Una de las características de la secta angélica del sigilo era su enorme capacidad de fragmentar información. Como en la novela de Ray Bradbury, Fahrenheit 451, cada una de sus integrantes conservaba en la memoria parte de los conocimientos sobre la luz angelmática. Lo que yo no sabía era justo esto: todas las personas integrantes del grupo pasaban por un ritual de iniciación y sólo entonces se les confiaba el conocimiento sagrado. En la época de mi amistad con Julieta, yo me reía hasta las lágrimas cuando ella me hablaba de los trajes especiales, los abalorios y los símbolos de ese ritual para el cual me estaba, según ella, preparando. Nunca la tomé en serio. Me encantaba aprender y también entender conceptos de esos enrevesados de la alquimia y la magia tradicionales, pero jamás esperé llegar a dominar las aguas o el viento, como las alumnas creían poder hacer algún día. Me preguntaba para qué tanto brinco estando el suelo tan parejo. Sí creía en los portales cuánticos, los hoyos negros, la antimateria, los ovnis y hasta en la latisse del doctor Grinberg, que se estaba poniendo de moda en aquel tiempo. Creía, eso sí, poder dominar algún día mi mente. De niña yo veía y jugaba con seres transparentes, espejismos tal vez de mi fantasía desbordada. Sus voces eran de niños. Jugábamos y ellos me protegían de las nanas volviéndome invisible también. Con los años las presencias se quedaron solo en voces cada vez más maduras, quizá como reflejo de mi propio crecimiento. La única vez que se me ocurrió comentarle a una maestra sobre los seres y las voces, mandó traer a mi madre y la directora le sugirió mandarme a terapia durante un mes. Desde entonces callé. Las voces se fueron hasta que conocí a Julieta. Ella las volvió a despertar, aunque nunca se le dije por temor a su rechazo.
Lo que encontré en la USB confirmó mis temores más ocultos: el día de mi boda me habían drogado y después me llevaron a la cámara de la muerte para que se verificara la ceremonia de apareamiento. No fue con un hombre de espaldas anchas y cabello rizado sino con Antonio.

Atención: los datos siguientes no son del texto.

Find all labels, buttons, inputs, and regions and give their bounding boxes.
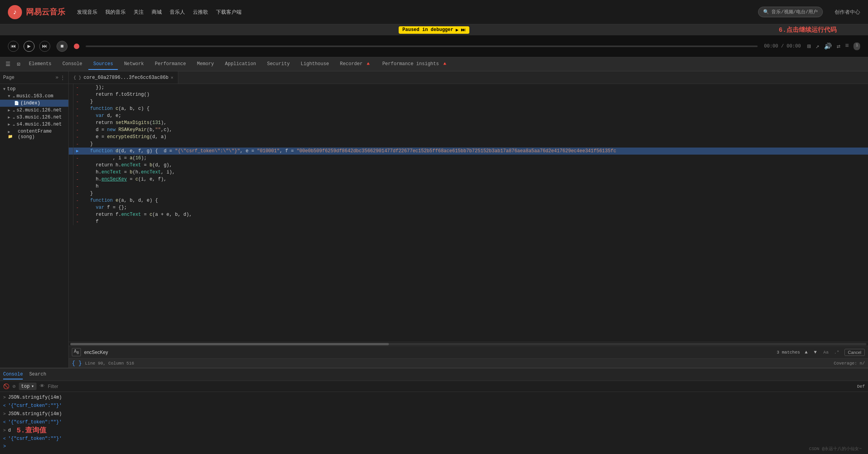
tab-elements[interactable]: Elements — [24, 59, 56, 70]
player-icons: ⊞ ↗ 🔊 ⇄ ≡ 1 — [807, 42, 860, 50]
eye-btn[interactable]: 👁 — [40, 383, 45, 389]
record-dot — [74, 44, 79, 49]
line-gutter — [69, 91, 73, 98]
dropdown-icon: ▾ — [31, 383, 34, 389]
tab-performance-insights[interactable]: Performance insights 🔺 — [377, 58, 452, 70]
filter-input[interactable] — [48, 384, 854, 389]
tab-memory[interactable]: Memory — [192, 59, 219, 70]
line-marker: - — [73, 112, 81, 119]
horizontal-scrollbar[interactable] — [70, 343, 866, 345]
match-case-btn[interactable]: Aa — [821, 349, 830, 356]
line-marker: - — [73, 155, 81, 162]
code-line: - }); — [69, 84, 868, 91]
line-content: } — [81, 98, 868, 105]
navbar: ♪ 网易云音乐 发现音乐 我的音乐 关注 商城 音乐人 云推歌 下载客户端 🔍 … — [0, 0, 868, 24]
tab-security[interactable]: Security — [262, 59, 295, 70]
line-marker: - — [73, 218, 81, 225]
console-line: < '{"csrf_token":""}' — [0, 402, 868, 410]
match-regex-btn[interactable]: .* — [832, 349, 841, 356]
play-button[interactable]: ▶ — [24, 41, 35, 52]
devtools-main: Page » ⋮ ▼ top ▼ ☁ music.163.com — [0, 71, 868, 368]
filter-btn[interactable]: ⊘ — [13, 383, 16, 390]
devtools-dock-icon[interactable]: ⊡ — [15, 60, 22, 68]
prev-button[interactable]: ⏮ — [8, 41, 19, 52]
source-tab-active[interactable]: { } core_60a27896...3fec6cc63ac86b ✕ — [69, 71, 178, 84]
volume-icon[interactable]: 🔊 — [824, 42, 832, 50]
line-gutter — [69, 98, 73, 105]
sidebar-item-music163[interactable]: ▼ ☁ music.163.com — [0, 93, 68, 100]
search-box[interactable]: 🔍 音乐/视频/电台/用户 — [758, 7, 823, 17]
tab-search-bottom[interactable]: Search — [29, 370, 46, 379]
sidebar-item-top[interactable]: ▼ top — [0, 86, 68, 93]
line-gutter — [69, 84, 73, 91]
line-marker: - — [73, 183, 81, 190]
context-selector[interactable]: top ▾ — [19, 383, 37, 390]
close-tab-icon[interactable]: ✕ — [171, 75, 174, 80]
shuffle-icon[interactable]: ⇄ — [837, 42, 841, 50]
search-next-btn[interactable]: ▼ — [812, 349, 818, 356]
next-button[interactable]: ⏭ — [39, 41, 50, 52]
code-container[interactable]: - }); - return f.toString() - } — [69, 84, 868, 342]
output-arrow: < — [3, 402, 6, 409]
resume-icon[interactable]: ▶ — [456, 27, 458, 33]
logo: ♪ 网易云音乐 — [8, 5, 65, 19]
nav-shop[interactable]: 商城 — [152, 9, 162, 16]
code-line: - function e(a, b, d, e) { — [69, 197, 868, 204]
tab-lighthouse[interactable]: Lighthouse — [296, 59, 334, 70]
search-cancel-btn[interactable]: Cancel — [844, 349, 865, 356]
nav-download[interactable]: 下载客户端 — [216, 9, 242, 16]
nav-mymusic[interactable]: 我的音乐 — [105, 9, 126, 16]
nav-recommend[interactable]: 云推歌 — [193, 9, 208, 16]
tab-application[interactable]: Application — [220, 59, 261, 70]
sidebar-item-s2[interactable]: ▶ ☁ s2.music.126.net — [0, 107, 68, 114]
cloud-icon: ▶ ☁ — [8, 122, 15, 127]
author-btn[interactable]: 创作者中心 — [835, 9, 860, 16]
tab-recorder[interactable]: Recorder 🔺 — [335, 58, 376, 70]
console-line: > JSON.stringify(i4m) — [0, 394, 868, 402]
search-prev-btn[interactable]: ▲ — [803, 349, 809, 356]
devtools-tabbar: ☰ ⊡ Elements Console Sources Network Per… — [0, 57, 868, 71]
nav-discover[interactable]: 发现音乐 — [77, 9, 97, 16]
code-line: - function c(a, b, c) { — [69, 105, 868, 112]
sidebar-item-s4[interactable]: ▶ ☁ s4.music.126.net — [0, 121, 68, 128]
tab-console-bottom[interactable]: Console — [3, 370, 23, 379]
step-icon[interactable]: ⏭ — [461, 27, 465, 33]
line-marker: - — [73, 126, 81, 133]
sidebar-more-icon[interactable]: ⋮ — [60, 75, 65, 81]
search-input[interactable] — [84, 350, 773, 355]
line-content: d = new RSAKeyPair(b,"",c), — [81, 126, 868, 133]
line-marker: - — [73, 84, 81, 91]
tab-network[interactable]: Network — [119, 59, 148, 70]
code-line: - f — [69, 218, 868, 225]
line-gutter — [69, 140, 73, 148]
stop-button[interactable]: ■ — [57, 41, 68, 52]
sidebar-item-s3[interactable]: ▶ ☁ s3.music.126.net — [0, 114, 68, 121]
player-bar: ⏮ ▶ ⏭ ■ 00:00 / 00:00 ⊞ ↗ 🔊 ⇄ ≡ 1 — [0, 35, 868, 57]
line-content: return f.encText = c(a + e, b, d), — [81, 211, 868, 218]
line-content: f — [81, 218, 868, 225]
playlist-icon[interactable]: ≡ — [845, 42, 849, 50]
nav-follow[interactable]: 关注 — [134, 9, 144, 16]
sidebar-item-contentframe[interactable]: ▶ 📁 contentFrame (song) — [0, 128, 68, 140]
share-icon[interactable]: ↗ — [816, 42, 820, 50]
clear-console-btn[interactable]: 🚫 — [3, 383, 9, 390]
progress-bar[interactable] — [86, 46, 758, 47]
line-gutter — [69, 148, 73, 155]
sidebar-item-index[interactable]: 📄 (index) — [0, 100, 68, 107]
code-line-highlighted: ▶ function d(d, e, f, g) { d = "{\"csrf_… — [69, 148, 868, 155]
code-line: - return f.encText = c(a + e, b, d), — [69, 211, 868, 218]
status-bar: { } Line 90, Column 516 Coverage: n/ — [69, 358, 868, 368]
tab-console[interactable]: Console — [58, 59, 87, 70]
console-line: < '{"csrf_token":""}' — [0, 435, 868, 443]
console-area: Console Search 🚫 ⊘ top ▾ 👁 Def > JSON.st… — [0, 368, 868, 454]
tab-performance[interactable]: Performance — [150, 59, 190, 70]
line-marker: - — [73, 140, 81, 148]
sidebar-expand-icon[interactable]: » — [55, 75, 59, 81]
source-tab-label: core_60a27896...3fec6cc63ac86b — [84, 75, 168, 80]
tab-sources[interactable]: Sources — [88, 59, 117, 70]
screen-icon[interactable]: ⊞ — [807, 42, 811, 50]
nav-artist[interactable]: 音乐人 — [170, 9, 185, 16]
sidebar-item-label: s4.music.126.net — [16, 122, 62, 127]
devtools-menu-icon[interactable]: ☰ — [3, 60, 13, 68]
line-marker: - — [73, 119, 81, 126]
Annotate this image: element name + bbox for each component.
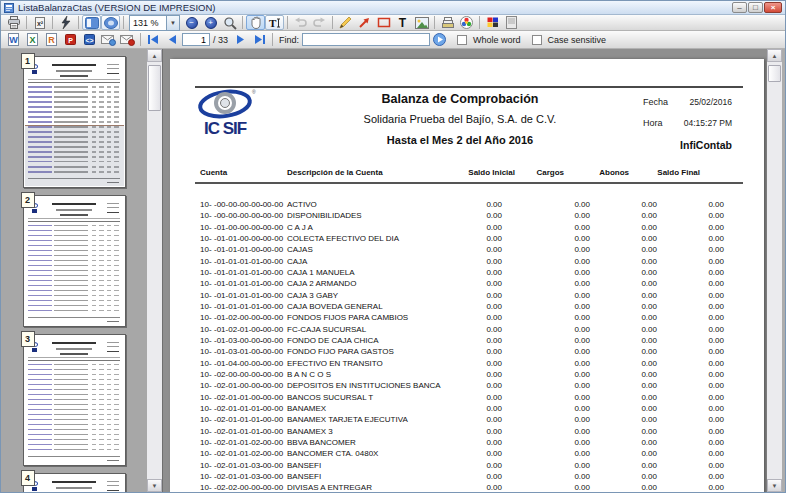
scroll-down-icon[interactable]: ▼ bbox=[767, 479, 782, 492]
email-report-button[interactable] bbox=[99, 32, 118, 47]
fecha-value: 25/02/2016 bbox=[656, 97, 732, 107]
toggle-preview-button[interactable] bbox=[101, 15, 120, 30]
thumbnail-scrollbar[interactable]: ▲ ▼ bbox=[147, 49, 162, 492]
export-word-button[interactable]: W bbox=[4, 32, 23, 47]
export-xml-button[interactable]: <> bbox=[80, 32, 99, 47]
case-sensitive-label: Case sensitive bbox=[548, 35, 607, 45]
properties-button[interactable] bbox=[502, 15, 521, 30]
whole-word-checkbox[interactable] bbox=[457, 35, 467, 45]
table-row: 10- -01-03-00-00- -00-00 FONDO DE CAJA C… bbox=[170, 335, 764, 346]
table-row: 10- -01-01-01-00- -00-00 CAJAS 0.00 0.00… bbox=[170, 244, 764, 255]
zoom-tool-button[interactable] bbox=[220, 15, 239, 30]
page-thumbnail[interactable]: 3 bbox=[23, 334, 126, 466]
scroll-up-icon[interactable]: ▲ bbox=[767, 49, 782, 62]
toggle-group-tree-button[interactable] bbox=[82, 15, 101, 30]
table-row: 10- -00-00-00-00- -00-00 DISPONIBILIDADE… bbox=[170, 210, 764, 221]
table-row: 10- -02-01-00-00- -00-00 DEPOSITOS EN IN… bbox=[170, 380, 764, 391]
color-palette-button[interactable] bbox=[483, 15, 502, 30]
export-excel-button[interactable]: X bbox=[23, 32, 42, 47]
table-row: 10- -01-04-00-00- -00-00 EFECTIVO EN TRA… bbox=[170, 358, 764, 369]
svg-text:x²: x² bbox=[36, 20, 43, 27]
prev-page-button[interactable] bbox=[163, 32, 182, 47]
draw-arrow-button[interactable] bbox=[355, 15, 374, 30]
page-thumbnail[interactable]: 4 bbox=[23, 473, 126, 492]
color-wheel-button[interactable] bbox=[457, 15, 476, 30]
thumbnail-page[interactable] bbox=[23, 56, 126, 188]
hand-icon bbox=[250, 16, 262, 29]
pan-button[interactable] bbox=[246, 15, 265, 30]
export-rtf-button[interactable]: R bbox=[42, 32, 61, 47]
preview-scrollbar[interactable]: ▲ ▼ bbox=[767, 49, 782, 492]
maximize-button[interactable]: □ bbox=[748, 2, 763, 13]
scroll-up-icon[interactable]: ▲ bbox=[147, 49, 162, 62]
preview-icon bbox=[104, 17, 118, 29]
separator bbox=[287, 16, 288, 29]
main-toolbar: x² 131 % ▼ − + T bbox=[1, 15, 785, 31]
envelope-globe-icon bbox=[101, 34, 116, 46]
close-button[interactable]: × bbox=[764, 2, 782, 13]
next-page-icon bbox=[234, 34, 247, 45]
table-row: 10- -01-01-00-00- -00-00 COLECTA EFECTIV… bbox=[170, 233, 764, 244]
page-number-input[interactable] bbox=[182, 33, 210, 46]
refresh-button[interactable] bbox=[56, 15, 75, 30]
report-period: Hasta el Mes 2 del Año 2016 bbox=[270, 134, 650, 146]
print-button[interactable] bbox=[4, 15, 23, 30]
draw-rectangle-button[interactable] bbox=[374, 15, 393, 30]
table-row: 10- -02-01-01-00- -00-00 BANCOS SUCURSAL… bbox=[170, 392, 764, 403]
next-page-button[interactable] bbox=[231, 32, 250, 47]
chevron-down-icon[interactable]: ▼ bbox=[166, 16, 179, 30]
visible-area-indicator bbox=[25, 125, 124, 186]
printer-stack-button[interactable] bbox=[438, 15, 457, 30]
pencil-icon bbox=[339, 16, 352, 29]
insert-image-button[interactable] bbox=[412, 15, 431, 30]
app-icon bbox=[4, 3, 14, 13]
thumbnail-panel: 1 bbox=[1, 49, 147, 492]
email-pdf-button[interactable] bbox=[118, 32, 137, 47]
thumbnail-page[interactable] bbox=[23, 195, 126, 327]
scrollbar-thumb[interactable] bbox=[768, 65, 781, 82]
table-row: 10- -02-01-01-01- -00-00 BANAMEX TARJETA… bbox=[170, 414, 764, 425]
zoom-in-button[interactable]: + bbox=[201, 15, 220, 30]
whole-word-label: Whole word bbox=[473, 35, 521, 45]
last-page-button[interactable] bbox=[250, 32, 269, 47]
zoom-in-icon: + bbox=[205, 17, 217, 29]
titlebar: ListaBalanzaCtas (VERSION DE IMPRESION) … bbox=[1, 1, 785, 15]
page-thumbnail[interactable]: 2 bbox=[23, 195, 126, 327]
company-name: Solidaria Prueba del Bajío, S.A. de C.V. bbox=[270, 113, 650, 125]
zoom-combobox[interactable]: 131 % ▼ bbox=[129, 15, 180, 31]
redo-button[interactable] bbox=[310, 15, 329, 30]
scrollbar-thumb[interactable] bbox=[148, 65, 161, 111]
pdf-icon: P bbox=[64, 33, 77, 46]
zoom-value: 131 % bbox=[130, 18, 166, 28]
export-pdf-button[interactable]: P bbox=[61, 32, 80, 47]
table-body: 10- -00-00-00-00- -00-00 ACTIVO 0.00 0.0… bbox=[170, 199, 764, 492]
text-icon: T bbox=[399, 17, 406, 29]
separator bbox=[123, 16, 124, 29]
separator bbox=[26, 16, 27, 29]
window-edge bbox=[782, 49, 786, 492]
svg-text:<>: <> bbox=[85, 37, 93, 44]
scroll-down-icon[interactable]: ▼ bbox=[147, 479, 162, 492]
first-page-button[interactable] bbox=[144, 32, 163, 47]
case-sensitive-checkbox[interactable] bbox=[532, 35, 542, 45]
table-row: 10- -01-03-01-00- -00-00 FONDO FIJO PARA… bbox=[170, 346, 764, 357]
find-next-button[interactable] bbox=[430, 32, 449, 47]
minimize-button[interactable]: – bbox=[732, 2, 747, 13]
thumbnail-page[interactable] bbox=[23, 473, 126, 492]
table-row: 10- -01-01-01-01- -00-00 CAJA 1 MANUELA … bbox=[170, 267, 764, 278]
page-number-badge: 3 bbox=[21, 331, 35, 347]
table-row: 10- -02-01-01-03- -00-00 BANSEFI 0.00 0.… bbox=[170, 471, 764, 482]
separator bbox=[272, 33, 273, 46]
xml-icon: <> bbox=[83, 33, 96, 46]
text-select-button[interactable]: T bbox=[265, 15, 284, 30]
find-input[interactable] bbox=[302, 33, 430, 46]
draw-text-button[interactable]: T bbox=[393, 15, 412, 30]
export-nav-toolbar: W X R P <> / 33 bbox=[1, 31, 785, 49]
draw-pencil-button[interactable] bbox=[336, 15, 355, 30]
page-thumbnail[interactable]: 1 bbox=[23, 56, 126, 188]
zoom-out-button[interactable]: − bbox=[182, 15, 201, 30]
separator bbox=[52, 16, 53, 29]
copies-button[interactable]: x² bbox=[30, 15, 49, 30]
thumbnail-page[interactable] bbox=[23, 334, 126, 466]
undo-button[interactable] bbox=[291, 15, 310, 30]
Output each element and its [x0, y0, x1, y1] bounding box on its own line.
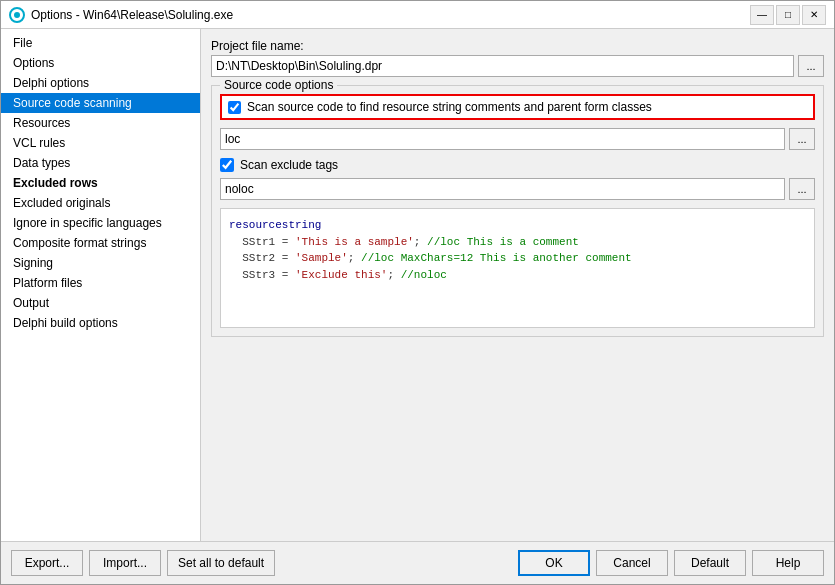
- sidebar: FileOptionsDelphi optionsSource code sca…: [1, 29, 201, 541]
- bottom-bar: Export... Import... Set all to default O…: [1, 541, 834, 584]
- titlebar-controls: — □ ✕: [750, 5, 826, 25]
- content-area: FileOptionsDelphi optionsSource code sca…: [1, 29, 834, 541]
- sidebar-item-excluded-rows[interactable]: Excluded rows: [1, 173, 200, 193]
- scan-checkbox-container[interactable]: Scan source code to find resource string…: [220, 94, 815, 120]
- sidebar-item-source-code-scanning[interactable]: Source code scanning: [1, 93, 200, 113]
- export-button[interactable]: Export...: [11, 550, 83, 576]
- sidebar-item-options[interactable]: Options: [1, 53, 200, 73]
- source-code-options-label: Source code options: [220, 78, 337, 92]
- sidebar-item-vcl-rules[interactable]: VCL rules: [1, 133, 200, 153]
- bottom-right-buttons: OK Cancel Default Help: [518, 550, 824, 576]
- maximize-button[interactable]: □: [776, 5, 800, 25]
- code-line-1: resourcestring: [229, 217, 806, 234]
- code-line-3: SStr2 = 'Sample'; //loc MaxChars=12 This…: [229, 250, 806, 267]
- titlebar: Options - Win64\Release\Soluling.exe — □…: [1, 1, 834, 29]
- sidebar-item-delphi-build-options[interactable]: Delphi build options: [1, 313, 200, 333]
- sidebar-item-ignore-specific-languages[interactable]: Ignore in specific languages: [1, 213, 200, 233]
- project-file-label: Project file name:: [211, 39, 824, 53]
- noloc-browse-button[interactable]: ...: [789, 178, 815, 200]
- source-code-options-group: Source code options Scan source code to …: [211, 85, 824, 337]
- scan-checkbox[interactable]: [228, 101, 241, 114]
- code-display: resourcestring SStr1 = 'This is a sample…: [220, 208, 815, 328]
- default-button[interactable]: Default: [674, 550, 746, 576]
- project-file-browse-button[interactable]: ...: [798, 55, 824, 77]
- scan-checkbox-label: Scan source code to find resource string…: [247, 100, 652, 114]
- main-panel: Project file name: ... Source code optio…: [201, 29, 834, 541]
- app-icon: [9, 7, 25, 23]
- code-line-2: SStr1 = 'This is a sample'; //loc This i…: [229, 234, 806, 251]
- minimize-button[interactable]: —: [750, 5, 774, 25]
- titlebar-left: Options - Win64\Release\Soluling.exe: [9, 7, 233, 23]
- sidebar-item-file[interactable]: File: [1, 33, 200, 53]
- sidebar-item-delphi-options[interactable]: Delphi options: [1, 73, 200, 93]
- close-button[interactable]: ✕: [802, 5, 826, 25]
- sidebar-item-signing[interactable]: Signing: [1, 253, 200, 273]
- svg-point-1: [14, 12, 20, 18]
- cancel-button[interactable]: Cancel: [596, 550, 668, 576]
- loc-browse-button[interactable]: ...: [789, 128, 815, 150]
- sidebar-item-composite-format-strings[interactable]: Composite format strings: [1, 233, 200, 253]
- sidebar-item-data-types[interactable]: Data types: [1, 153, 200, 173]
- bottom-left-buttons: Export... Import... Set all to default: [11, 550, 275, 576]
- help-button[interactable]: Help: [752, 550, 824, 576]
- noloc-field-row: ...: [220, 178, 815, 200]
- project-file-input[interactable]: [211, 55, 794, 77]
- main-window: Options - Win64\Release\Soluling.exe — □…: [0, 0, 835, 585]
- scan-exclude-tags-checkbox[interactable]: [220, 158, 234, 172]
- loc-input[interactable]: [220, 128, 785, 150]
- noloc-input[interactable]: [220, 178, 785, 200]
- sidebar-item-platform-files[interactable]: Platform files: [1, 273, 200, 293]
- code-line-4: SStr3 = 'Exclude this'; //noloc: [229, 267, 806, 284]
- scan-exclude-tags-row: Scan exclude tags: [220, 158, 815, 172]
- set-all-to-default-button[interactable]: Set all to default: [167, 550, 275, 576]
- project-file-section: Project file name: ...: [211, 39, 824, 77]
- import-button[interactable]: Import...: [89, 550, 161, 576]
- loc-field-row: ...: [220, 128, 815, 150]
- window-title: Options - Win64\Release\Soluling.exe: [31, 8, 233, 22]
- sidebar-item-excluded-originals[interactable]: Excluded originals: [1, 193, 200, 213]
- project-file-row: ...: [211, 55, 824, 77]
- sidebar-item-resources[interactable]: Resources: [1, 113, 200, 133]
- sidebar-item-output[interactable]: Output: [1, 293, 200, 313]
- ok-button[interactable]: OK: [518, 550, 590, 576]
- scan-exclude-tags-label: Scan exclude tags: [240, 158, 338, 172]
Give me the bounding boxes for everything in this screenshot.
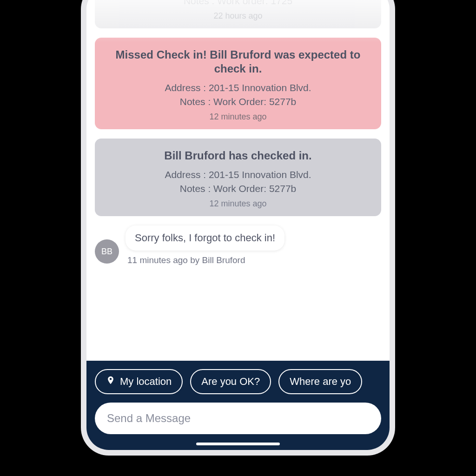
event-card-checked-in: Bill Bruford has checked in. Address : 2… [95,139,381,216]
activity-feed[interactable]: Notes : Work order: 1725 22 hours ago Mi… [86,0,390,361]
quick-reply-where-are-you[interactable]: Where are yo [278,369,362,394]
quick-reply-my-location[interactable]: My location [95,369,183,394]
chat-message-meta: 11 minutes ago by Bill Bruford [127,255,284,265]
event-time: 12 minutes ago [106,112,370,122]
event-time: 22 hours ago [106,11,370,21]
quick-reply-label: My location [120,376,172,388]
quick-reply-label: Are you OK? [201,376,260,388]
event-title: Bill Bruford has checked in. [106,149,370,163]
quick-reply-label: Where are yo [290,376,351,388]
compose-footer: My location Are you OK? Where are yo Sen… [86,361,390,450]
chat-message-row: BB Sorry folks, I forgot to check in! 11… [95,225,381,265]
event-time: 12 minutes ago [106,199,370,209]
event-card-previous: Notes : Work order: 1725 22 hours ago [95,0,381,28]
location-pin-icon [106,375,115,389]
phone-screen: Notes : Work order: 1725 22 hours ago Mi… [86,0,390,450]
chat-message-bubble: Sorry folks, I forgot to check in! [126,225,284,251]
message-input[interactable]: Send a Message [95,403,381,434]
quick-reply-row[interactable]: My location Are you OK? Where are yo [93,369,383,403]
event-card-missed-checkin: Missed Check in! Bill Bruford was expect… [95,38,381,129]
event-notes: Notes : Work Order: 5277b [106,96,370,107]
home-indicator [196,443,280,445]
phone-frame: Notes : Work order: 1725 22 hours ago Mi… [81,0,395,456]
quick-reply-are-you-ok[interactable]: Are you OK? [190,369,271,394]
event-address: Address : 201-15 Innovation Blvd. [106,82,370,93]
event-notes: Notes : Work order: 1725 [106,0,370,7]
event-notes: Notes : Work Order: 5277b [106,183,370,194]
avatar[interactable]: BB [95,239,119,264]
event-address: Address : 201-15 Innovation Blvd. [106,169,370,180]
event-title: Missed Check in! Bill Bruford was expect… [106,48,370,76]
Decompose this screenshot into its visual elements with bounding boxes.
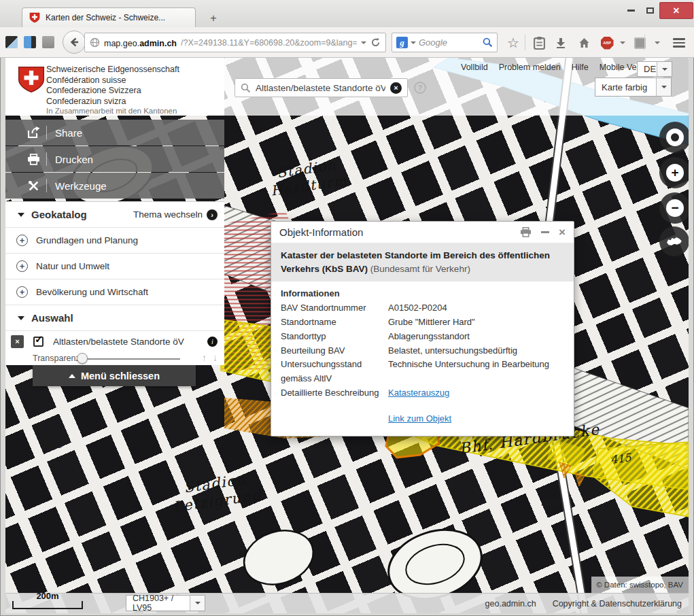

Sin embargo, más adelante sí colocaron a otra persona sobre el sigilo para entregarla al moreno: a Julieta. Extraños cantos de un coro invisible acompañaban el desfile de oficiantes y víctimas propiciatorias. Y es antes de eso quedó grabada otra violación ritual: entre Catalina y Harper subieron a Esperanza al sigilo para que él penetrara. Me pareció mentira que, meses más tarde, ellos mismos habrían de asesinarla. Precisamente la noche que descubrí la cámara secreta. La escena final, con todo y su violencia, me comenzó a aclarar muchas cosas de las que sucedieron y sucedían en mi entorno. Un gesto terminante de Antonio fue toda una revelación.